Retype only what runs from the first line of the records to the line with "innovation, precision, and an unwavering", inclusive, and no pictures.

(Saved entries)
:::::
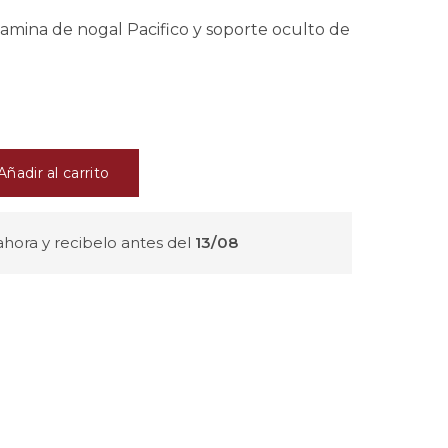
l
mina de nogal Pacifico y soporte oculto de
€.
Añadir al carrito
hora y recibelo antes del
13/08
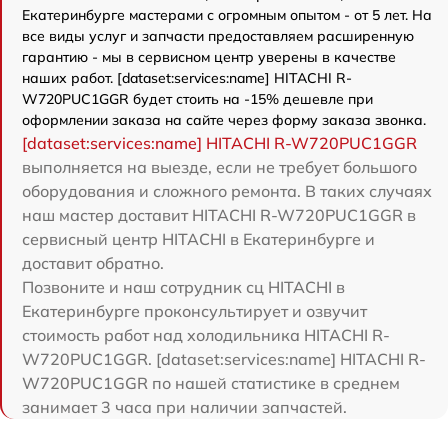
Екатеринбурге мастерами с огромным опытом - от 5 лет. На
все виды услуг и запчасти предоставляем расширенную
гарантию - мы в сервисном центр уверены в качестве
наших работ. [dataset:services:name] HITACHI R-
W720PUC1GGR будет стоить на -15% дешевле при
оформлении заказа на сайте через форму заказа звонка.
[dataset:services:name] HITACHI R-W720PUC1GGR
выполняется на выезде, если не требует большого
оборудования и сложного ремонта. В таких случаях
наш мастер доставит HITACHI R-W720PUC1GGR в
сервисный центр HITACHI в Екатеринбурге и
доставит обратно.
Позвоните и наш сотрудник сц HITACHI в
Екатеринбурге проконсультирует и озвучит
стоимость работ над холодильника HITACHI R-
W720PUC1GGR. [dataset:services:name] HITACHI R-
W720PUC1GGR по нашей статистике в среднем
занимает 3 часа при наличии запчастей.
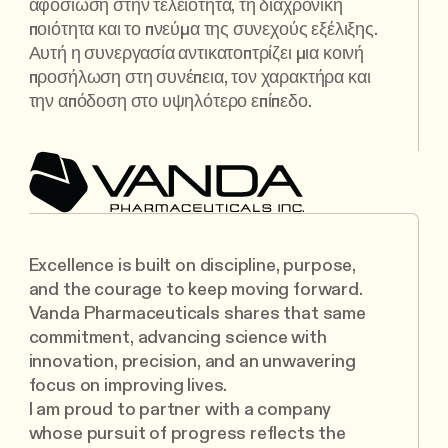
αφοσίωση στην τελειότητα, τη διαχρονική
ποιότητα και το πνεύμα της συνεχούς εξέλιξης.
Αυτή η συνεργασία αντικατοπτρίζει μια κοινή
προσήλωση στη συνέπεια, τον χαρακτήρα και
την απόδοση στο υψηλότερο επίπεδο.
Excellence is built on discipline, purpose,
and the courage to keep moving forward.
Vanda Pharmaceuticals shares that same
commitment, advancing science with
innovation, precision, and an unwavering
focus on improving lives.
I am proud to partner with a company
whose pursuit of progress reflects the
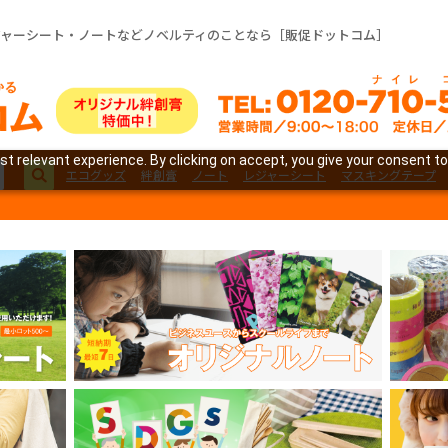
ジャーシート・ノートなどノベルティのことなら［販促ドットコム］
t relevant experience. By clicking on accept, you give your consent to
エコグッズ
絆創膏
ノート
レジャーシート
マスキングテープ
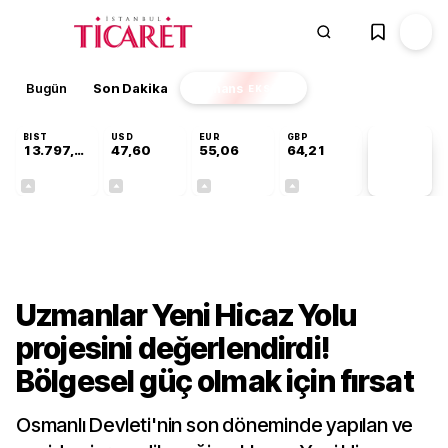
Bugün
Son Dakika
Finans
EKSTRA
BIST
USD
EUR
GBP
13.797,21
47,60
55,06
64,21
PİYASA
VERİLERİ
+0,69%
+0,06%
+0,09%
+0,18%
Dünya
Uzmanlar Yeni Hicaz Yolu
projesini değerlendirdi!
Bölgesel güç olmak için fırsat
Osmanlı Devleti'nin son döneminde yapılan ve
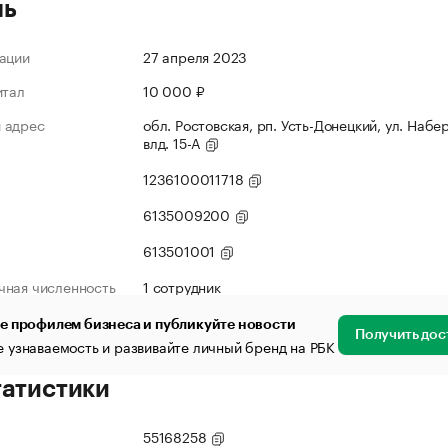
ль
ации
27 апреля 2023
итал
10 000 ₽
 адрес
обл. Ростовская, рп. Усть-Донецкий, ул. Набе
влд. 15-А
1236100011718
6135009200
613501001
чная численность
1 сотрудник
е профилем бизнеса и публикуйте новости
Получить дос
 узнаваемость и развивайте личный бренд на РБК
татистики
55168258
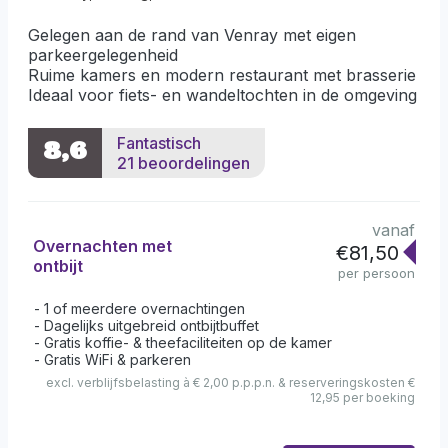
Gelegen aan de rand van Venray met eigen
parkeergelegenheid
Ruime kamers en modern restaurant met brasserie
Ideaal voor fiets- en wandeltochten in de omgeving
Fantastisch
8,6
21 beoordelingen
vanaf
Overnachten met
€81,50
ontbijt
per persoon
1 of meerdere overnachtingen
Dagelijks uitgebreid ontbijtbuffet
Gratis koffie- & theefaciliteiten op de kamer
Gratis WiFi & parkeren
excl. verblijfsbelasting à € 2,00 p.p.p.n. & reserveringskosten €
12,95 per boeking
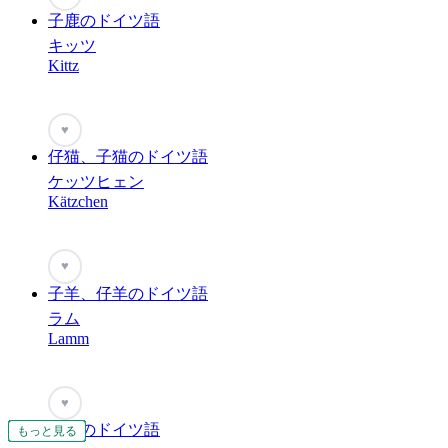
子鹿のドイツ語
キッツ
Kittz
♥
仔猫、子猫のドイツ語
ケッツヒェン
Kätzchen
♥
子羊、仔羊のドイツ語
ラム
Lamm
♥
子豚のドイツ語
もっと見る
もっと見る
もっと見る
もっと見る
もっと見る
もっと見る
もっと見る
もっと見る
もっと見る
もっと見る
もっと見る
もっと見る
もっと見る
もっと見る
もっと見る
もっと見る
もっと見る
もっと見る
もっと見る
もっと見る
もっと見る
もっと見る
もっと見る
もっと見る
もっと見る
もっと見る
もっと見る
もっと見る
もっと見る
もっと見る
もっと見る
もっと見る
もっと見る
もっと見る
もっと見る
もっと見る
もっと見る
もっと見る
もっと見る
もっと見る
もっと見る
もっと見る
もっと見る
もっと見る
もっと見る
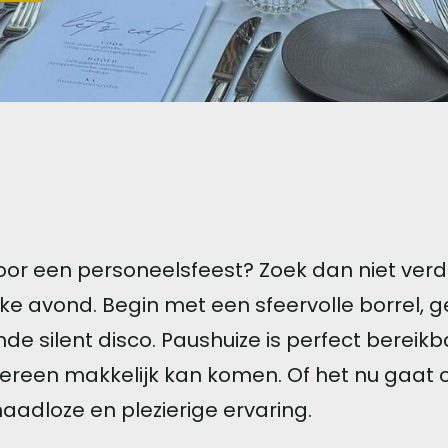
oor een personeelsfeest? Zoek dan niet verde
ke avond. Begin met een sfeervolle borrel, ge
de silent disco. Paushuize is perfect bereikb
ereen makkelijk kan komen. Of het nu gaat 
naadloze en plezierige ervaring.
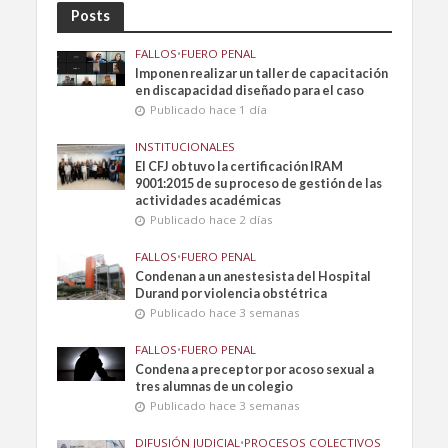
Posts
FALLOS
•
FUERO PENAL
Imponen realizar un taller de capacitación
en discapacidad diseñado para el caso
Publicado hace 1 día
INSTITUCIONALES
El CFJ obtuvo la certificación IRAM
9001:2015 de su proceso de gestión de las
actividades académicas
Publicado hace 2 días
FALLOS
•
FUERO PENAL
Condenan a un anestesista del Hospital
Durand por violencia obstétrica
Publicado hace 3 semanas
FALLOS
•
FUERO PENAL
Condena a preceptor por acoso sexual a
tres alumnas de un colegio
Publicado hace 3 semanas
DIFUSIÓN JUDICIAL
•
PROCESOS COLECTIVOS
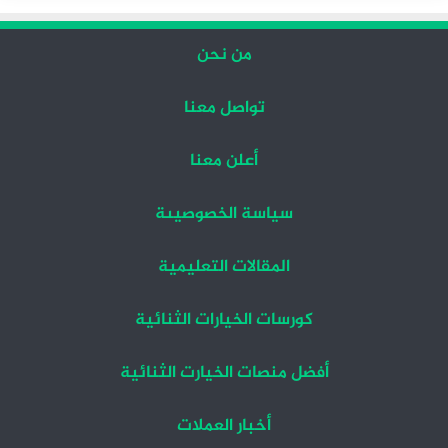
من نحن
تواصل معنا
أعلن معنا
سياسة الخصوصيىة
المقالات التعليمية
كورسات الخيارات الثنائية
أفضل منصات الخيارت الثنائية
أخبار العملات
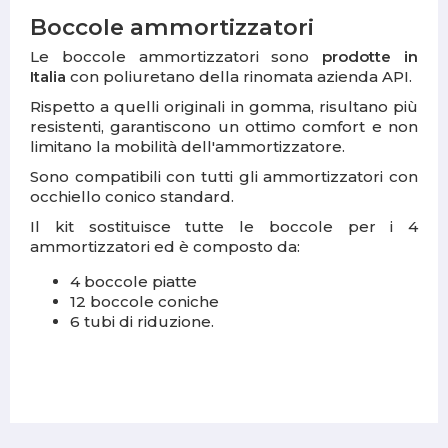
Boccole ammortizzatori
Le boccole ammortizzatori sono
prodotte in
Italia
con poliuretano della rinomata azienda API.
Rispetto a quelli originali in gomma, risultano più
resistenti, garantiscono un ottimo comfort e non
limitano la mobilità dell'ammortizzatore.
Sono compatibili con tutti gli ammortizzatori con
occhiello conico standard.
Il kit sostituisce tutte le boccole per i 4
ammortizzatori ed è composto da:
4 boccole piatte
12 boccole coniche
6 tubi di riduzione.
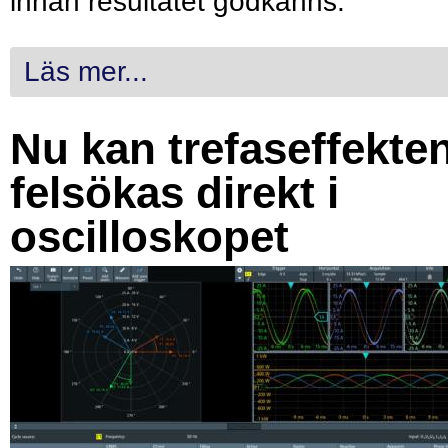
innan resultatet godkänns.
Läs mer...
Nu kan trefaseffekte
felsökas direkt i
oscilloskopet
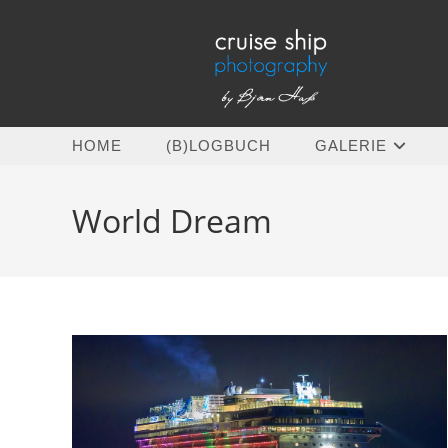
Zum
Inhalt
springen
HOME
(B)LOGBUCH
GALERIE
World Dream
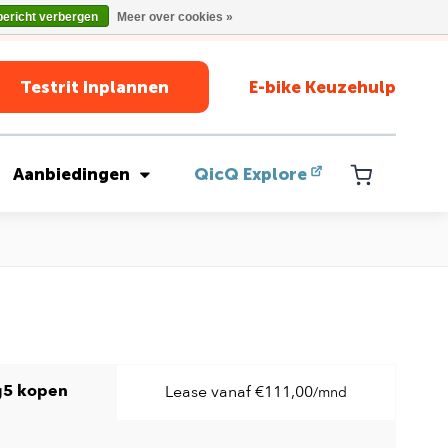
bericht verbergen
Meer over cookies »
Testrit Inplannen
E-bike Keuzehulp
Aanbiedingen
QicQ Explore
g5 kopen
Lease vanaf €111,00
/mnd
:::::
→ **SOLUTION FOR THIS EXERCISE**
l
mina de nogal Pacifico y soporte oculto de
€.
Añadir al carrito
hora y recibelo antes del
13/08
Екатеринбурге мастерами с огромным опытом - от 5 лет. На
все виды услуг и запчасти предоставляем расширенную
гарантию - мы в сервисном центр уверены в качестве
наших работ. [dataset:services:name] HITACHI R-
W720PUC1GGR будет стоить на -15% дешевле при
оформлении заказа на сайте через форму заказа звонка.
[dataset:services:name] HITACHI R-W720PUC1GGR
выполняется на выезде, если не требует большого
оборудования и сложного ремонта. В таких случаях
наш мастер доставит HITACHI R-W720PUC1GGR в
сервисный центр HITACHI в Екатеринбурге и
доставит обратно.
Позвоните и наш сотрудник сц HITACHI в
Екатеринбурге проконсультирует и озвучит
стоимость работ над холодильника HITACHI R-
W720PUC1GGR. [dataset:services:name] HITACHI R-
W720PUC1GGR по нашей статистике в среднем
занимает 3 часа при наличии запчастей.
αφοσίωση στην τελειότητα, τη διαχρονική
ποιότητα και το πνεύμα της συνεχούς εξέλιξης.
Αυτή η συνεργασία αντικατοπτρίζει μια κοινή
προσήλωση στη συνέπεια, τον χαρακτήρα και
την απόδοση στο υψηλότερο επίπεδο.
Excellence is built on discipline, purpose,
and the courage to keep moving forward.
Vanda Pharmaceuticals shares that same
commitment, advancing science with
innovation, precision, and an unwavering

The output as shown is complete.